Un palazzo di sette piani per un totale di 16.800 metri quadrati, per la maggior parte (11mila circa) destinati ad uso abitativo, per il resto ad attività culturali e sociali. Gli occupanti dell’edificio di via Santa Croce in Gerusalemme accompagnano alla scoperta degli spazi dello stabile, salito alla ribalta della cronaca perché, dopo poco meno di una settimana che era stata staccata la corrente, è sceso in campo l’elemosiniere del Papa, il cardinale Konrad Krajewski, per ripristinarla.
Qui, fa sapere suor Adriana, la missionaria laica che si è battuta per il riallaccio dell’elettricità, vivono 450 persone, delle quali 180 famiglie con 98 minori. Molti migranti ma anche italiani che sono all’incirca il trenta per cento. Lungo i corridoi si vedono stendini e tricicli appena fuori dalle stanze, fatte diventare camere da letto, mentre altri locali sono adibiti a cucina.
A chi abita qui ma non solo, sono aperte le attività che vi hanno trovato casa. Nel grande ingresso di quelli che in origine erano uffici, reso più accogliente e colorato da una miriade di bandierine colorate, si trovano le indicazioni per muoversi lungo i corridoi. Ecco allora la sala dedicata alle attività caritatevoli, dove per occupanti e non vengono distribuiti pacchi alimentari, ma anche la colazione. Più avanti la sala della salute, riservata, spiegano gli occupanti, ad attività olistiche o di socializzazione. E ancora l’ala dove si svolgono corsi e attività. Ecco il laboratorio di ceramica, quello di restauro di opere sacre, di bigiotteria, sartoria. Tutti promossi da suor Adriana che ci tiene a ribadire come le iniziative, aperte a tutti, siano gratuite.

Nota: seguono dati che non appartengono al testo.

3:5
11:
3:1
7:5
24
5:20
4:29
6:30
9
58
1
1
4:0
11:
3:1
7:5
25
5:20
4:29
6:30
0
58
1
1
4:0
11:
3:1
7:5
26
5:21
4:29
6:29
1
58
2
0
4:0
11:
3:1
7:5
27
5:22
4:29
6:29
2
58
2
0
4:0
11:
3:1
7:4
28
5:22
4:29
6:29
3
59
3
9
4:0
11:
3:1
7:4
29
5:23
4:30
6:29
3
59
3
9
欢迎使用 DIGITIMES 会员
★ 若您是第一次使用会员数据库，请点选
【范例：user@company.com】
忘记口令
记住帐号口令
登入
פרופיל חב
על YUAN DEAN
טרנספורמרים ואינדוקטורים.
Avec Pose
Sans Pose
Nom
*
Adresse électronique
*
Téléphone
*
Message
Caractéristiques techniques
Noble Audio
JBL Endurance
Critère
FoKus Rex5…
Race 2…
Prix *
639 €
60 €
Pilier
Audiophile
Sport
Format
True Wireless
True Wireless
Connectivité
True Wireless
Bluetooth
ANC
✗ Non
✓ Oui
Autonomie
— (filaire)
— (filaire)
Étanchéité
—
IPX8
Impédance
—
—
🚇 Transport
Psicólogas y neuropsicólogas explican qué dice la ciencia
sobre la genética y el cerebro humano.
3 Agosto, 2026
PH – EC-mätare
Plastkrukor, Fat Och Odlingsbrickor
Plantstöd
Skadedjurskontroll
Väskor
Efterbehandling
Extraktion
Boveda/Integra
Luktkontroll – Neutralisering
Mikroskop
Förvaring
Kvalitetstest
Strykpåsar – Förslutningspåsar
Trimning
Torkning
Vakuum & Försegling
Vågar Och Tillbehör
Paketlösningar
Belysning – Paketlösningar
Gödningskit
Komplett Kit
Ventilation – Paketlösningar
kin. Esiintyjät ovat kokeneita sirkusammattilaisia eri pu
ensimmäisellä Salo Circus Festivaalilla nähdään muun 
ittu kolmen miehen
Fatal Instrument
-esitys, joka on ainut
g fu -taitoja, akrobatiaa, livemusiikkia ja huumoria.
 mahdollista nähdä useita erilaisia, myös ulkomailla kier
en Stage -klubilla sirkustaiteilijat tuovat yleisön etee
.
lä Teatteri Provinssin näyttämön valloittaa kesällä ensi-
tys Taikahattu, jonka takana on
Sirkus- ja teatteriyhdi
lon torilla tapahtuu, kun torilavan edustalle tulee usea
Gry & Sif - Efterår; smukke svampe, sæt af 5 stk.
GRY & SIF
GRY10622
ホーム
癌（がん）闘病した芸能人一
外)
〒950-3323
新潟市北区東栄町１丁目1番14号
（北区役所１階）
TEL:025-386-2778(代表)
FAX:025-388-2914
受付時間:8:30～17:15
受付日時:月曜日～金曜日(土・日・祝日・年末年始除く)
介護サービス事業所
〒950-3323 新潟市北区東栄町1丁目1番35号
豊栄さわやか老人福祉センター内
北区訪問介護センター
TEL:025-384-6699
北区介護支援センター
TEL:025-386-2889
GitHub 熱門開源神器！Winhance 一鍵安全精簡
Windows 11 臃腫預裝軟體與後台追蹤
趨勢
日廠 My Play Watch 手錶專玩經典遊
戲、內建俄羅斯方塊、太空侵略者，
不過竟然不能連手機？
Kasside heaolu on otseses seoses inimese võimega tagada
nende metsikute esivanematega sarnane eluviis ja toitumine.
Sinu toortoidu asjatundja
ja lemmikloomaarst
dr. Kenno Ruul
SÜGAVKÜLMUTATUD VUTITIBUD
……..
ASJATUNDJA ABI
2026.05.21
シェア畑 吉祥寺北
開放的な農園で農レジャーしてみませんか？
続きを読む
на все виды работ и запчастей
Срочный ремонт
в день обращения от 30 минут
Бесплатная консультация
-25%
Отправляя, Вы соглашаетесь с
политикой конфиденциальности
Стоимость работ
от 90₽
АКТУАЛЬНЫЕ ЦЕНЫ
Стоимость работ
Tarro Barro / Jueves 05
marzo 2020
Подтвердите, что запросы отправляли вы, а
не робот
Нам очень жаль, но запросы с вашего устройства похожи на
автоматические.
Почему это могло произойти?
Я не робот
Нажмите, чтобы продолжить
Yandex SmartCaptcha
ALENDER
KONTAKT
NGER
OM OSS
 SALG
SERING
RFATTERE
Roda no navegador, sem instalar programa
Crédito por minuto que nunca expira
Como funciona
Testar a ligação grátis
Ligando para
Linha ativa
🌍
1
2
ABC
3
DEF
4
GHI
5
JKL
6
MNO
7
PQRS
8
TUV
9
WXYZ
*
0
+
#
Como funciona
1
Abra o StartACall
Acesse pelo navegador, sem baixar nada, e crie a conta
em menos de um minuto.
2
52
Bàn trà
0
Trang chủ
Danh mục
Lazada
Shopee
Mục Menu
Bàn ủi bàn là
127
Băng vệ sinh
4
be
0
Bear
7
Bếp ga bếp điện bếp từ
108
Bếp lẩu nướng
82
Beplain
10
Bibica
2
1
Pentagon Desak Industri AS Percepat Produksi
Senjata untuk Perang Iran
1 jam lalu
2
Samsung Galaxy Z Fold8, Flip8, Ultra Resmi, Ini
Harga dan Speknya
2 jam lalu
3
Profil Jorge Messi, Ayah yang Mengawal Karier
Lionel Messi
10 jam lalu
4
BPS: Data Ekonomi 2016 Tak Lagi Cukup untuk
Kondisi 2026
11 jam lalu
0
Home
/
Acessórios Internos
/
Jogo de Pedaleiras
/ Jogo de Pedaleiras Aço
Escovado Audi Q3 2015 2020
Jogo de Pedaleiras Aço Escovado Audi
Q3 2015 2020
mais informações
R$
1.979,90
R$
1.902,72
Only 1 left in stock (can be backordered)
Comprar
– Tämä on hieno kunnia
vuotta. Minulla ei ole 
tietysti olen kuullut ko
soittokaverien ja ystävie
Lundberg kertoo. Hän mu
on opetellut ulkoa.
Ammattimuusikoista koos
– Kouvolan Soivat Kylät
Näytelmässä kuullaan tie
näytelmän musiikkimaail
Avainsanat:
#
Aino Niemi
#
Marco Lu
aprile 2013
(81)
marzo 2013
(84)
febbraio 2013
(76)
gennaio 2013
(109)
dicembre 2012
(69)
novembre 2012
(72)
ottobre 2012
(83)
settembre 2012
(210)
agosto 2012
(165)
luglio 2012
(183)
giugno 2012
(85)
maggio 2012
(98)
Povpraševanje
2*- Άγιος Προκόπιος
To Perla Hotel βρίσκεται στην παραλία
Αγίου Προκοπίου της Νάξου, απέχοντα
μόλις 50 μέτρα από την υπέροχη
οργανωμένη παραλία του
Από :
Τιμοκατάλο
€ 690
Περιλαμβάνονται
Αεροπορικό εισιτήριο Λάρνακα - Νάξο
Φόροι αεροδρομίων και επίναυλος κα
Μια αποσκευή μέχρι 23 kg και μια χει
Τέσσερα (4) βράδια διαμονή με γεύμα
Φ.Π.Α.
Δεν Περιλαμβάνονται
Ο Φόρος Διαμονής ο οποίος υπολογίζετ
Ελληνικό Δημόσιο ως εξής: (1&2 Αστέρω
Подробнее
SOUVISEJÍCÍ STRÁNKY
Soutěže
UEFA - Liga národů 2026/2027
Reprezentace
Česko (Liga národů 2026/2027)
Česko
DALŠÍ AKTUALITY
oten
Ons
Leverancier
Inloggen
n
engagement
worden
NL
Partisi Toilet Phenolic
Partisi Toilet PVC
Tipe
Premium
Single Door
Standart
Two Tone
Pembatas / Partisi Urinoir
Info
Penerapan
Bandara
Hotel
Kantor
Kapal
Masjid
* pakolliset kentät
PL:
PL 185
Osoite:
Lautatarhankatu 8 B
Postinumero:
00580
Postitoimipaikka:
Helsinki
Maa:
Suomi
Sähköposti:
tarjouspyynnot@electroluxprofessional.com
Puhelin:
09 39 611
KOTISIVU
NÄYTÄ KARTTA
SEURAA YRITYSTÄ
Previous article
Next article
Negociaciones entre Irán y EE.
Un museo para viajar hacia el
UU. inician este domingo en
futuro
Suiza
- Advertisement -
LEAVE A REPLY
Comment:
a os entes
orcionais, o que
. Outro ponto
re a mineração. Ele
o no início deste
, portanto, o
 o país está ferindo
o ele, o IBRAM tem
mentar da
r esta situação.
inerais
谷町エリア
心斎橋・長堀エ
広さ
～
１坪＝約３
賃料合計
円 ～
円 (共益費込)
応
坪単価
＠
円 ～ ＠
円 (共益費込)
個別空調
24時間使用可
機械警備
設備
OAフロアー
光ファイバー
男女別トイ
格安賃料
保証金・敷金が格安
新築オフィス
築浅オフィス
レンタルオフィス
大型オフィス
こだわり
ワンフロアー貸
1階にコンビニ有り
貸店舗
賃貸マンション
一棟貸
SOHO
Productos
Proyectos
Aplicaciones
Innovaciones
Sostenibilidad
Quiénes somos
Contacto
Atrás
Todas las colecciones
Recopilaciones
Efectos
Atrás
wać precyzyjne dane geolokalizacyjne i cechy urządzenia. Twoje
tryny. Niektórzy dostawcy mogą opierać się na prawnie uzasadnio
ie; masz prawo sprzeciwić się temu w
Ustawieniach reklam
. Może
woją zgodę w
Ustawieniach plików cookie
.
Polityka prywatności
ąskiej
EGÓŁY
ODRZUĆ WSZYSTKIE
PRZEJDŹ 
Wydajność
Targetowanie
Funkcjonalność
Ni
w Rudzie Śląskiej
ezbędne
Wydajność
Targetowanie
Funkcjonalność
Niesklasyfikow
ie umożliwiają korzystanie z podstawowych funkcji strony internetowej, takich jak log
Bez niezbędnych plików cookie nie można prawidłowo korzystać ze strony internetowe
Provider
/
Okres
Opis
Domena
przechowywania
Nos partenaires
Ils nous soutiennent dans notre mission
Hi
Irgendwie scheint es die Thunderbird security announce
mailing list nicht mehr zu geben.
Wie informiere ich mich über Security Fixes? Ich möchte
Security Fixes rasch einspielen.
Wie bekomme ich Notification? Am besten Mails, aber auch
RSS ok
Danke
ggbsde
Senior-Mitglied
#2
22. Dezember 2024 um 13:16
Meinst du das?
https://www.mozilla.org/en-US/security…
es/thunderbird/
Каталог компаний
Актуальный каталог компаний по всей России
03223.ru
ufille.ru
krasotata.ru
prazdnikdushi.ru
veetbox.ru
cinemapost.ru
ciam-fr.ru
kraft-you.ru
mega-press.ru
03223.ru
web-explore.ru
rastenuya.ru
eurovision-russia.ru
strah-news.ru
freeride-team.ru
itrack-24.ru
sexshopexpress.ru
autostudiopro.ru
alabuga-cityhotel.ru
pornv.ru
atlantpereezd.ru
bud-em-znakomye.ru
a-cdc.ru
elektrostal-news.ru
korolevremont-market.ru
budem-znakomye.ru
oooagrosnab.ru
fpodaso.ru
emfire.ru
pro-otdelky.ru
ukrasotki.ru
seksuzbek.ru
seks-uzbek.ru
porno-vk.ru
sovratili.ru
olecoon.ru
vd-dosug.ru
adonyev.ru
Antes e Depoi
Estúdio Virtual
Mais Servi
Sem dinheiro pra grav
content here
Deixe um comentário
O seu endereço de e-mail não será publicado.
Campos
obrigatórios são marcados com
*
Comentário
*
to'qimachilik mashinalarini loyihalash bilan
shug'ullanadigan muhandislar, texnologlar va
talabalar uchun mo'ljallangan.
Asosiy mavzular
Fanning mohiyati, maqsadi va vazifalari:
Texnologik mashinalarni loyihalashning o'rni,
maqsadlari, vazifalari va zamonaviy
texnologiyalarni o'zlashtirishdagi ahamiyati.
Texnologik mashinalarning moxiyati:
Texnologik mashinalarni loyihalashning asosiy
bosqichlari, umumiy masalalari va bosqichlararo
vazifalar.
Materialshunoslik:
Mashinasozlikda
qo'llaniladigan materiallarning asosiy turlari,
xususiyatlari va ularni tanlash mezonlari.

Grazie poi a un volontario è stato allestito un laboratorio di grafica e web, una sorta di piccola tipografia messa a disposizione di chi abita nello stabile. E poi scendendo le scale si trova l’ex sala conferenze trasformata in teatro per consentire un cartellone di spettacoli. Sempre al teatro sono dedicati due laboratori. Uno di questi è diretto dalla regista Alessandra Cutolo che ha messo in piedi lo spettacolo “Woman crossing”, con una compagnia formata anche da alcune ragazze africane che vivono nello stabile occupato.
“‘Woman crossing’ è nata due anni fa dalla relazione tra questo posto – racconta Cutolo all’Adnkronos – e la scuola Di Donato dove tutti noi portiamo i figli: io avevo mio figlio alla materna ed era in classe con i figli di due attrici della compagnia” e occupanti dell’edificio. “Loro mi hanno raccontato che sono arrivate qui con i barconi e i bimbi in braccio, che prima si trovavano in Libia e prima ancora avevano attraversato il deserto – ha continuato la regista – Ne abbiamo fatto uno spettacolo portandolo in giro per l’Italia”.